━━━ Available data

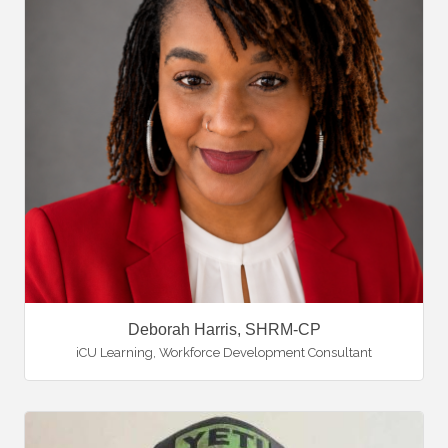
Deborah Harris, SHRM-CP
iCU Learning
,
Workforce Development Consultant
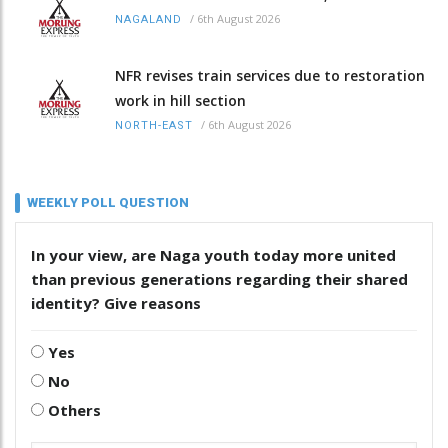
/
6th August 2026
NAGALAND
NFR revises train services due to restoration
work in hill section
/
6th August 2026
NORTH-EAST
WEEKLY POLL QUESTION
In your view, are Naga youth today more united
than previous generations regarding their shared
identity? Give reasons
Yes
No
Others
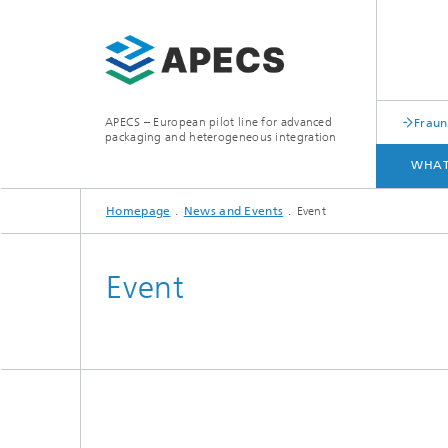
APECS – European pilot line for advanced
Fraun
packaging and heterogeneous integration
WHAT
Homepage
News and Events
Event
WHAT WE OFFER
ACCESS
Event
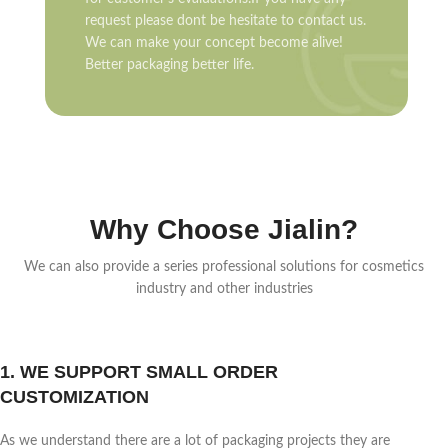
request please dont be hesitate to contact us.
We can make your concept become alive!
Better packaging better life.
Why Choose Jialin?
We can also provide a series professional solutions for cosmetics
industry and other industries
1. WE SUPPORT SMALL ORDER
CUSTOMIZATION
As we understand there are a lot of packaging projects they are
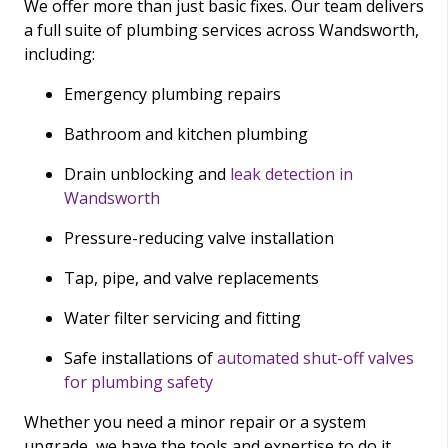
We offer more than just basic fixes. Our team delivers
a full suite of plumbing services across Wandsworth,
including:
Emergency plumbing repairs
Bathroom and kitchen plumbing
Drain unblocking and
leak detection in
Wandsworth
Pressure-reducing valve installation
Tap, pipe, and valve replacements
Water filter servicing and fitting
Safe installations of
automated shut-off valves
for plumbing safety
Whether you need a minor repair or a system
upgrade, we have the tools and expertise to do it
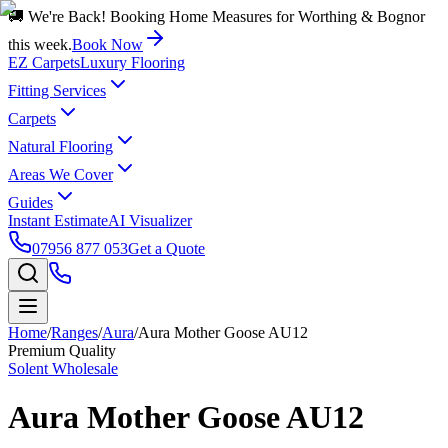
🚚 We're Back! Booking Home Measures for Worthing & Bognor
this week.
Book Now
EZ Carpets
Luxury Flooring
Fitting Services
Carpets
Natural Flooring
Areas We Cover
Guides
Instant Estimate
AI Visualizer
07956 877 053
Get a Quote
Home
/
Ranges
/
Aura
/
Aura Mother Goose AU12
Premium Quality
Solent Wholesale
Aura Mother Goose AU12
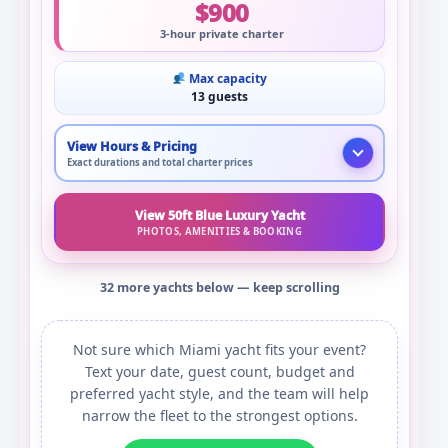
$900
3-hour private charter
Max capacity
13 guests
View Hours & Pricing
Exact durations and total charter prices
View 50ft Blue Luxury Yacht
PHOTOS, AMENITIES & BOOKING
32 more yachts below — keep scrolling
Not sure which Miami yacht fits your event?
Text your date, guest count, budget and
preferred yacht style, and the team will help
narrow the fleet to the strongest options.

━━━━━━

### Exercise aim
Where a line in the entries holds "Luxury", copy that line.

### Solution for this task
Luxury Flooring
View 50ft Blue Luxury Yacht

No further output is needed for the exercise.